Quinn’s tactical instincts for surviving a targeted assault are still rock solid. But he seems to have lost the ability to size up the political realities of the threat Carrie faces. The people outside her building are all uniformly evil in his view — the overzealous news media, the protestors, the police SWAT team. Carrie, however, is still good. She undoubtedly saves his life by tackling him as the police move in and he does not fight her. “Don’t hurt him,” she screams even as she goes to comfort her daughter.

Meanwhile, Carrie also realizes that while Quinn may be a little too far over the wrong side of the paranoia line, he’s not wrong. The revelation that somebody other than her old friend got her that compromising recording of FBI agent Ray Conlin that allowed her to get Sekou released from prison (just in time for him to get blown up the next day) sets her wheels turning. By the end of the episode, after she finds the photos from Quinn’s own surveillance efforts, a grim-faced Carrie watches the shadows and light across the street.

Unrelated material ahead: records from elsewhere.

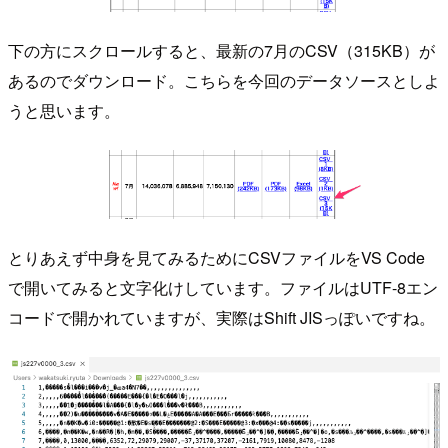
下の方にスクロールすると、最新の7月のCSV（315KB）が
あるのでダウンロード。こちらを今回のデータソースとしよ
うと思います。
とりあえず中身を見てみるためにCSVファイルをVS Code
で開いてみると文字化けしています。ファイルはUTF-8エン
コードで開かれていますが、実際はShift JISっぽいですね。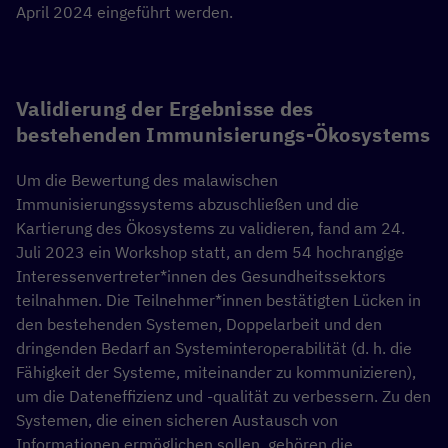
April 2024 eingeführt werden.
Validierung der Ergebnisse des
bestehenden Immunisierungs-Ökosystems
Um die Bewertung des malawischen
Immunisierungssystems abzuschließen und die
Kartierung des Ökosystems zu validieren, fand am 24.
Juli 2023 ein Workshop statt, an dem 54 hochrangige
Interessenvertreter*innen des Gesundheitssektors
teilnahmen. Die Teilnehmer*innen bestätigten Lücken in
den bestehenden Systemen, Doppelarbeit und den
dringenden Bedarf an Systeminteroperabilität (d. h. die
Fähigkeit der Systeme, miteinander zu kommunizieren),
um die Dateneffizienz und -qualität zu verbessern. Zu den
Systemen, die einen sicheren Austausch von
Informationen ermöglichen sollen, gehören die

So much of this episode unfolds in the dark — the movement and the sounds of what you can only barely make out in the shadows adds to the tension. Kudos to director Graves and to star Claire Danes for allowing Carrie’s face to show the wear and tear of enduring the worst day a working mom could imagine. No glamour shots in this episode.

The President-elect, meanwhile, finds herself in the weirdly disconnected environment of a “safe house” estate in some remote location where the matron of the house apparently likes to watch far right-wing TV commentators. Keane has been told she has to wait for a TV set, yet when she walks upstairs she finds an Alex Jones type bellowing invective against her, against “global treaties and cooperation” and against refugees. The fact that these things are in the real-life ether today is another example of “Homeland’s” particular genius.

Other highlights of “Casus Belli”:

  • The image of Franny watching non-stop news coverage of the aftermath of the terror attack. Fear is burned into her consciousness, like most post 9/11 kids.

  • Franny’s observation about her mother being in the eye of a media frenzy was sharper than anything dished out by President Trump last week: “Why are all those people mad at her?”

  • After the trauma in the bathroom, once again Franny is handed to another couple for safe keeping. There was something ominous in Carrie’s wave as nanny Laticia and her husband (boyfriend?) drive away.

  • Dar Adal’s grudging respect for the depth of Saul Berenson’s commitment when he’s informed that the trip to his sister’s house in the West Bank was a ruse to have a meeting with their Iranian operative Majid Javadi. Unlike Dar, Saul is completely upfront with him about everything, including his suspicion that Mossad coached the Iranian agent Nafisi before Saul’s interrogation. “The whole thing was a charade?” Dar asks. “Awaiting confirmation,” Saul replies. But we’re left wondering if Dar may have been in on the charade at Saul’s expense.

  • “I feel like a deserter,” President-elect Keane says as she’s hustled into a helicopter. Dar Adal makes a point of telling Keane about Carrie’s involvement with Sekou. Will that shake her confidence in the reform agenda that Carrie has helped set?

  • “A huge misunderstanding” is also an apt description of the circumstances, as far as we know, around the explosion of Sekou’s delivery van. He’s not a jihadist, despite his YouTube screeds, but the victim of forces who turned him into collateral damage to add the fuel of fear to the national security industrial complex. After watching this episode, I found myself wondering about the motivations of Keane’s chief of staff, Rob Emmons. Just a hunch.